Work item -> For each line of the data that includes the word "بیشتر", copy the line.

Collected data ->
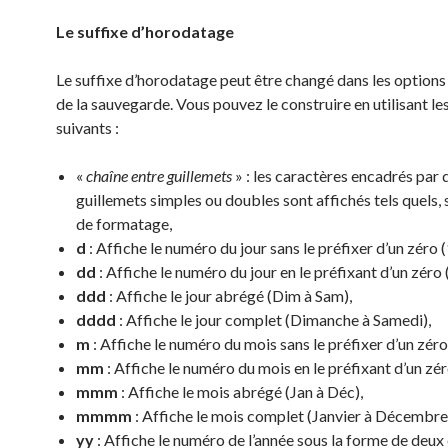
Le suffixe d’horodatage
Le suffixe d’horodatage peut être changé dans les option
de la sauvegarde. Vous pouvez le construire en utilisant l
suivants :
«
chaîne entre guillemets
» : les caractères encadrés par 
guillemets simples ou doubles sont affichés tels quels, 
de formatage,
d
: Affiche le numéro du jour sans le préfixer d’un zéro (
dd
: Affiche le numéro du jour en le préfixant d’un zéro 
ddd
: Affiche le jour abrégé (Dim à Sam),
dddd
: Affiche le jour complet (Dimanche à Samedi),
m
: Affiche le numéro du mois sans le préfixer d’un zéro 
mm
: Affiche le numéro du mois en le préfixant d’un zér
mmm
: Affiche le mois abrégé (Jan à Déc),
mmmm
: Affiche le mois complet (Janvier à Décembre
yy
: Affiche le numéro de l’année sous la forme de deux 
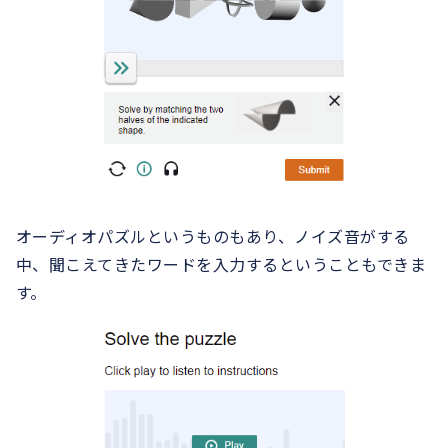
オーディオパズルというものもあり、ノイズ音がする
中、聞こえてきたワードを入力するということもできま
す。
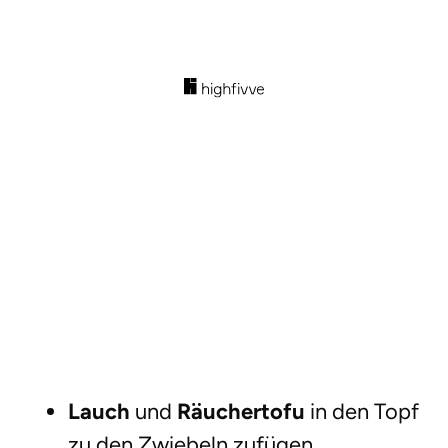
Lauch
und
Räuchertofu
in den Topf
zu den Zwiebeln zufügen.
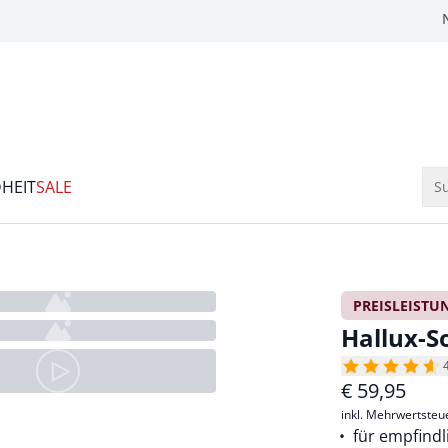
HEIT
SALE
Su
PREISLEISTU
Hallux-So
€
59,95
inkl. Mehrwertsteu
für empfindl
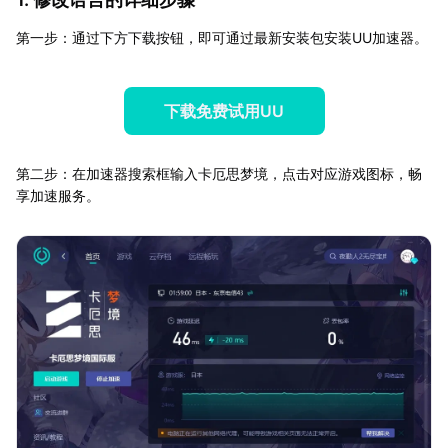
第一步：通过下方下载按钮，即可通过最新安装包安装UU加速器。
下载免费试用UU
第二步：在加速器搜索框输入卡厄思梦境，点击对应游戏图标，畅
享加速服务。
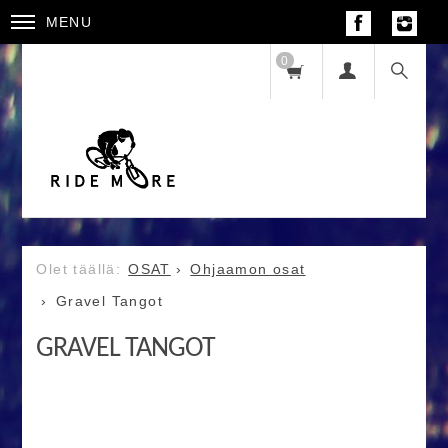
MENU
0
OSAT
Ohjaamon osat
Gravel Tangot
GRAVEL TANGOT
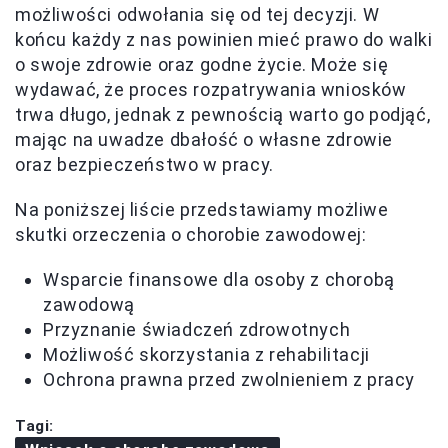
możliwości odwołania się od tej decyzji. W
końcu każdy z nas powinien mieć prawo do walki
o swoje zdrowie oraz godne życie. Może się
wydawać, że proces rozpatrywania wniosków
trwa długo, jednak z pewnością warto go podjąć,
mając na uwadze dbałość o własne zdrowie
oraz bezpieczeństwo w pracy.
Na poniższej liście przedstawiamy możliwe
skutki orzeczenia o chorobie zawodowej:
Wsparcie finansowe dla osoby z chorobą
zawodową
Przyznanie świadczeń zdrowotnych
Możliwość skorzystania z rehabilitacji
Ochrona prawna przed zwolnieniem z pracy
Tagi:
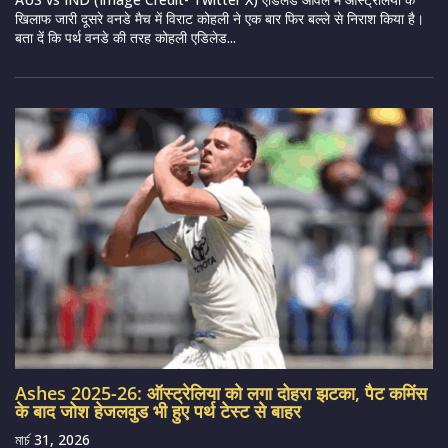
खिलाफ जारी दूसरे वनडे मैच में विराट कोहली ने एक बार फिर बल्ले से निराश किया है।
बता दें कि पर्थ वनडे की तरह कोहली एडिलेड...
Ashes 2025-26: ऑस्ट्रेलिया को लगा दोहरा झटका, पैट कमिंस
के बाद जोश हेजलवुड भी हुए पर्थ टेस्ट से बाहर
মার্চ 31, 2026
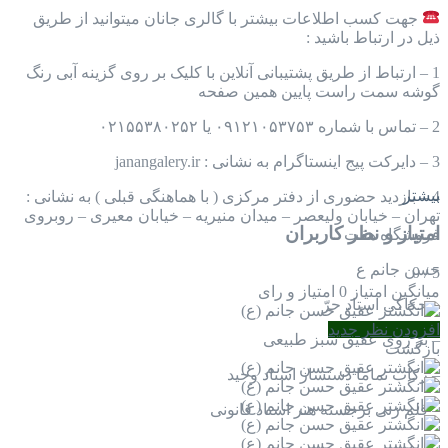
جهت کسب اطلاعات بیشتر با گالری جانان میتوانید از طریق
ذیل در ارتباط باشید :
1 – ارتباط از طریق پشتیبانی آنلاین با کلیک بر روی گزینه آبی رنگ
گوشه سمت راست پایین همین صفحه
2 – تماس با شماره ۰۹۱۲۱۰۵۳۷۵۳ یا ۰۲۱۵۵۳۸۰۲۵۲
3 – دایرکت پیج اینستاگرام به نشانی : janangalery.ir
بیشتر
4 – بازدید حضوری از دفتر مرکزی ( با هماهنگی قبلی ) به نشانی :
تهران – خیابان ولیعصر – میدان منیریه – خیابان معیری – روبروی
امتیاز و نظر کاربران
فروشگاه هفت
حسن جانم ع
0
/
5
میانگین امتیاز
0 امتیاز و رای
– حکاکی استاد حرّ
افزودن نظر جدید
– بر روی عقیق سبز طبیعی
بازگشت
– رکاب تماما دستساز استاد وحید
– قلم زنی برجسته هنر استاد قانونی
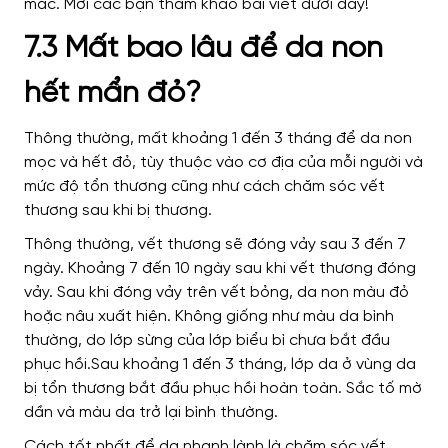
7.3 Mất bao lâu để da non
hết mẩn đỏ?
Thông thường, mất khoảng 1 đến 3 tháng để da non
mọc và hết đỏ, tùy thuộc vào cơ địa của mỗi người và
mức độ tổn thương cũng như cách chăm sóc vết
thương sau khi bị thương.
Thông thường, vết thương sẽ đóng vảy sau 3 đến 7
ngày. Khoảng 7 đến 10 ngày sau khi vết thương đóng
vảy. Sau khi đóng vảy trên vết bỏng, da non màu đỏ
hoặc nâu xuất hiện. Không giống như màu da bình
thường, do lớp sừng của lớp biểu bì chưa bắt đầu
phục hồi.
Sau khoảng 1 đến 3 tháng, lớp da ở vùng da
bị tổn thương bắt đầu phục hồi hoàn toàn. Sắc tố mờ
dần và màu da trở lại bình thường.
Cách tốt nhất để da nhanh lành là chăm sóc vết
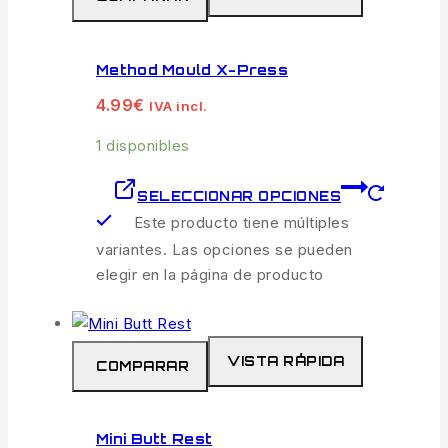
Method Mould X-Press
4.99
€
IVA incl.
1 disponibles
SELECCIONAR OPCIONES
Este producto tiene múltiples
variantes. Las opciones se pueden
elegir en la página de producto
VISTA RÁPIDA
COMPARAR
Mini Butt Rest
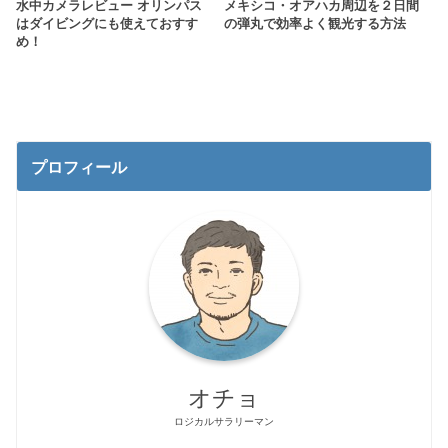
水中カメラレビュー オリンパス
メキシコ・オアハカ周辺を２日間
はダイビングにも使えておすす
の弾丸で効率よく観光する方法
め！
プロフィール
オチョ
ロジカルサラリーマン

Task result ->
جهت کسب اطلاعات بیشتر با گالری جانان میتوانید از طریق
بیشتر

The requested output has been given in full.